1a.Objectives (from AD-416)
Cultivars of Camelina sativa have already been released and are being grown for feed, food and biofuel production. Thlaspi arvense, commonly known as pennycress, and other Thlaspi species are of interest for oilseed production because their biennial growth habit would fit into a crop production scheme where Thlaspi would be produced from October-early June, and followed by a different annual crop that would utilize the summer growing season. Neither of these Brassicaceae collections held by the NPGS has been thoroughly evaluated in a common location. Understanding the range of adaptive, phenotypic and compositional traits would enable researchers to better understand genotype x environmental interactions on traits of interest and to target accessions useful for domestication, crop production and end use.


1b.Approach (from AD-416)
In collaboration with the Ames PIRU and the Peoria NCAUR units, ISU will oversee the field and laboratory experiments as follows, and be responsible for loading all GRIN descriptor data into the GRIN system.

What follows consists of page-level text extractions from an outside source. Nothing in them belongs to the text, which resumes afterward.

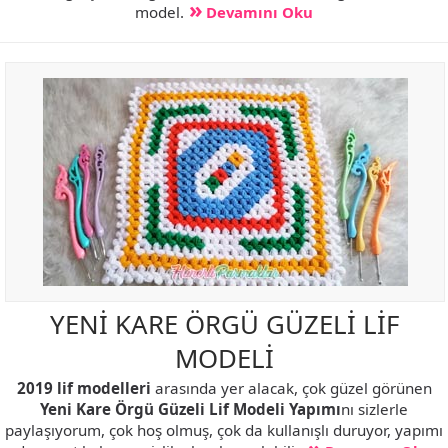
model.
Devamını Oku
YENİ KARE ÖRGÜ GÜZELİ LİF
MODELİ
2019 lif modelleri
arasında yer alacak, çok güzel görünen
Yeni Kare Örgü Güzeli Lif Modeli Yapımı
nı sizlerle
paylaşıyorum, çok hoş olmuş, çok da kullanışlı duruyor, yapımı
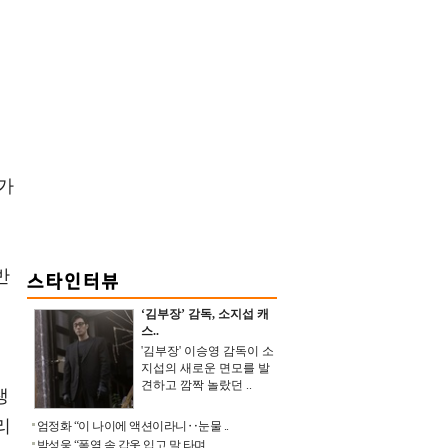
리가
반
생
‘김부장’ 감독, 소지섭 캐
스..
'김부장' 이승영 감독이 소
지섭의 새로운 면모를 발
견하고 깜짝 놀랐던 ..
생
리
엄정화 “이 나이에 액션이라니‥눈물 ..
박성웅 “폭염 속 갑옷 입고 말 타며 ..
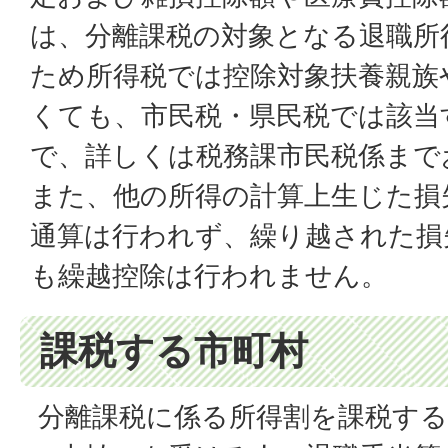
は、分離課税の対象となる退職所
ため所得税では控除対象扶養親族
くても、市民税・県民税では該当
で、詳しくは税務課市民税係まで
また、他の所得の計算上生じた損
通算は行われず、繰り越された損
も繰越控除は行われません。
課税する市町村
分離課税に係る所得割を課税する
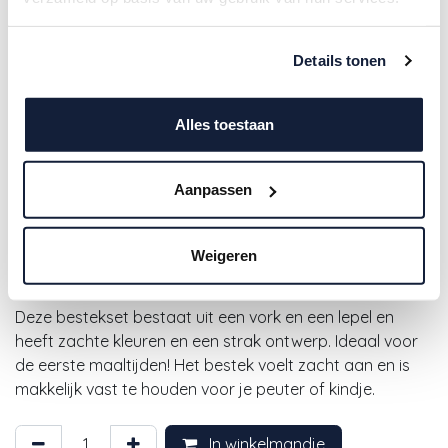
Details tonen
Alles toestaan
Mushie | Bestek Fork & Spoon
Aanpassen
Smoke Grijs
Weigeren
9,90
€
Deze bestekset bestaat uit een vork en een lepel en
heeft zachte kleuren en een strak ontwerp. Ideaal voor
de eerste maaltijden! Het bestek voelt zacht aan en is
makkelijk vast te houden voor je peuter of kindje.
In winkelmandje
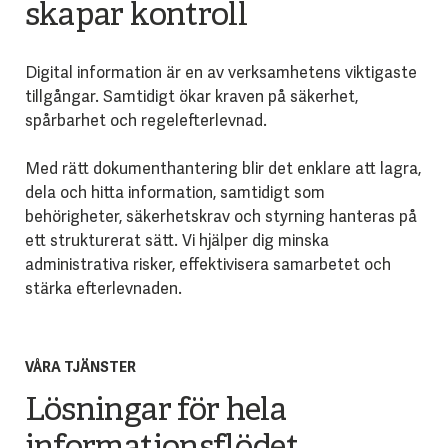
skapar kontroll
Digital information är en av verksamhetens viktigaste
tillgångar. Samtidigt ökar kraven på säkerhet,
spårbarhet och regelefterlevnad.
Med rätt dokumenthantering blir det enklare att lagra,
dela och hitta information, samtidigt som
behörigheter, säkerhetskrav och styrning hanteras på
ett strukturerat sätt. Vi hjälper dig minska
administrativa risker, effektivisera samarbetet och
stärka efterlevnaden.
VÅRA TJÄNSTER
Lösningar för hela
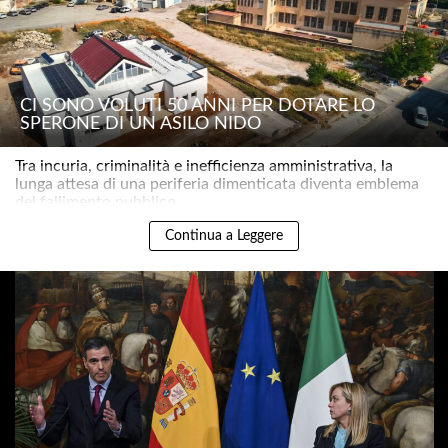
CI SONO VOLUTI 50 ANNI PER DOTARE LO
SPERONE DI UN ASILO NIDO
Tra incuria, criminalità e inefficienza amministrativa, la
lunga attesa di una periferia dimenticata diventa emblema
del fallimento pubblico..
Continua a Leggere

Descriptor evaluations will be collected in a replicated design for approximately 40 Camelina and 20 Thlaspi accessions, including appropriate Brassica benchmark accessions as checks, at two locations (Ames, IA and Peoria, IL). 1. Determination of vernalization (whether it is required for bolting) and germination requirements (Ames). 2. Phenological descriptors – emergence date, first, middle and last flower date, flower color, days to harvest in field conditions and under controlled conditions (growth chambers). 3. Morphological and growth descriptors - number of leaves at bolting, flower stalk height, plant height, uniformity, various silique, locule and seed descriptors. 4. Seed production descriptors – seed yield, 100 seed weight. 5. Chemical descriptors – fatty acid compositional profile, seed glucosinolate content, percent oil content, development of oil content during maturation. 6. Collection and posting of digital images of flowers, plants, siliques, and seeds. 7. Tissue collection on DNA cards (2009-2010) for future co-dominant SSR or SNP molecular marker analyses, not currently funded by this project.


3.Progress Report

SCA monitoring is accomplished through personal, collaborative interactions and exchange of data and report status. The ISU collaborator and a Ph.D. student, in conjunction with the ADODR, evaluated all Thlaspi sp. (pennycress) accessions and a substantial portion of the Camelina collection for germination response under controlled conditions for light, temperature and humidity. Using a thermal gradient table that can provide a 40 C temperate testing range, researchers conducted a survey to determine viability responses at temperatures ranging from 4 C to 44 C. Accessions were identified that germinate well at the lowest temperate range. This is important to develop an understanding for growth and development parameters for these new crops. Field plantings were made in September, 2009 and April, 2010. Descriptors were recorded for emergence, flowering, various morphological traits, and seed set. Tissue samples were freeze-dried for DNA extraction and molecular marker analysis. Bulk and individual plant seed samples were analyzed by ARS researchers at NCAUR in Peoria, IL for oil content and fatty acid profile. Fall plantings are planned for 2010 and spring, 2011.